Which was a stupid thing to say as there was no other body to move out than mine. At the last moment, I couldn't prevent myself from taking a little token: a notebook that had been sitting on the lobby table for the last six months, maybe more. A moleskine one with a tiny crayon attached on a string, the whole thing smaller than my palm. I put it in one of my pockets. Couldn't say if my Avatar saw me doing it. Didn't care, for sure.
What is it with us, human beings? Will we ever be able to let go of everything? OK, that means becoming buddhists to the core and all, which I'm clearly not. I don't care for religions as a general rule; I'm not about to fall for one that pretends to be a philosophy in order to lure clever people. But then what? Was I forcing myself to feel dispossessed?
The cab was waiting along the kerb. The Avatar did not follow me outside. There was not enough implements to project it there. It caught up with me in the car, though.
— Where do I go? asked the cabbie.
— Thought you'd already know, I replied, a bit too flippant.
— Airport, said the Avatar, which startled the cabbie. We have to make the 1:30 p.m. flight to Acapulco.
— Holidays? the guy asked, with an eerie look toward Avatar.
— Sort of, I said.
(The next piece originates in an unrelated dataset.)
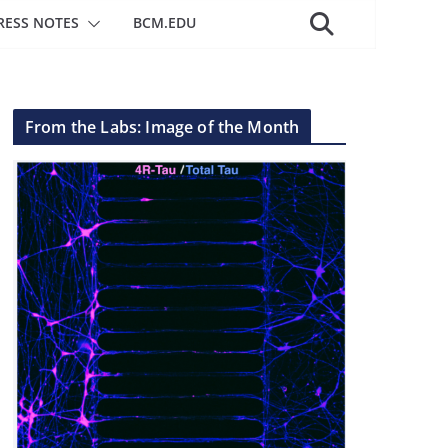
RESS NOTES
BCM.EDU
From the Labs: Image of the Month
Eternal ones.
While the driver was doing a three-point turn, I said to the Avatar.
— Could you do something about your looks again, please? Like, be more human than this..
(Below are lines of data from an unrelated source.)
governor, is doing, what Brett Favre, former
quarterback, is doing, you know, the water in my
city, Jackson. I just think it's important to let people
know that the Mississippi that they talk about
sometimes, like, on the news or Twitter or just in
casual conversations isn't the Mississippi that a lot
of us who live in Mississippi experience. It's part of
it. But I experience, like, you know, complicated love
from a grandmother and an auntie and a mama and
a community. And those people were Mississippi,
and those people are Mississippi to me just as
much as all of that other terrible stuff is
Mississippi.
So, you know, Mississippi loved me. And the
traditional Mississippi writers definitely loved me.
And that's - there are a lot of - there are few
— Of course. Please indulge me with a few indications and I'll figure out something. Literally.
— You have a humour routine? Could you lower its level, then?
— I'm afraid this aspect is not linked to my programming.
— What could it be, then?
— A personality trait?
I couldn't believe it.
— Am I dreaming or you did put an interrogation mark, this time?
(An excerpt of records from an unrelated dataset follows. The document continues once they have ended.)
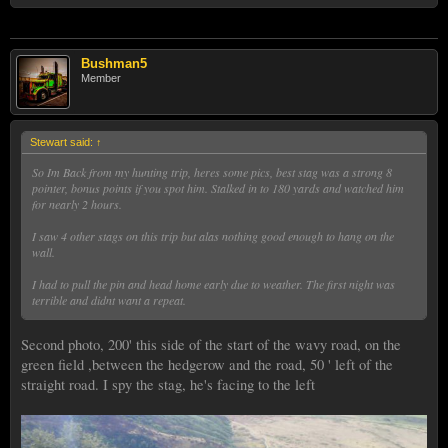
Bushman5
Member
Stewart said:
↑
So Im Back from my hunting trip, heres some pics, best stag was a strong 8
pointer, bonus points if you spot him. Stalked in to 180 yards and watched him
for nearly 2 hours.
I saw 4 other stags on this trip but alas nothing good enough to hang on the
wall.
I had to pull the pin and head home early due to weather. The first night was
terrible and didnt want a repeat.
Second photo, 200' this side of the start of the wavy road, on the
green field ,between the hedgerow and the road, 50 ' left of the
straight road. I spy the stag, he's facing to the left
— I'm glad you noticed, as I was not sure it would work. You learned me that trick.
— Yes, yes, it worked. The heck it worked! You looked more human for.. a second.
— Thank you, Dr Clamorgan. I'm still waiting for your guiding indications.
— Oh. Well, I don't know. Who do I want you to be? Someone to travel with. A woman, I guess; but not a girl. Sexy.. Maybe not. Er.. Youngish, but.. Why does it matter, after all, you can do whatever you..
That's when I realized I hadn't had a last look at the house, before it was out of sight. And I was the one who triggered myself into this. Not the Avatar. I was going away to the end of this world, taking my subconscious away with me, and it really weighed more than thirty kilos. Thirty tons, more like.
— Forget it, I blurted. Leave it to my would-be daughter. Or should I say "would-have-been"?
The Avatar slowly changed back to "her". Murphy. I could see in the rearview mirror that the driver was overtly focused on his task, now. On my part, I was endeavoring to avoid thinking that, if I had had a daughter, I would have wanted to call her Murphy. And no living (carbon or silicium-based) soul could know that.
At the airport, everything went smooth. Too smooth to be true. I wondered who were greasing the cogs, here; in any case, they were doing a great job. I didn't care, as I could as well have waited eons for this trip.
Murphy chose to vanish when I boarded the plane. She told me it was to avoid distracting the regular passengers. I needed to think anyway. And to help with this, I tried to write something in the notebook. Any thing. Farewell to Earth, kind of. And what's above came out.
It took me the best part of the five-hour flight to write this down. My wrist aches now. My fingers are numb. I even have a blister on the inside of the medius! But I feel good! I feel better as any time since.. seventeen years.
In Acapulco, we're bound to take a helicopter to Kuru, then one of the Project's shuttles to L3-point. Don't think I'll be able to write in any of these vessels. How do you press on a paper-sheet with a crayon in zero-gravity? Don't think that's possible. Must buy special pen at the duty-free.
There are nine other people aboard the Shuttle. The pilots didn't talk to us, apart from safety rules.
We'll survive, at least till the moment we see the HANIWA.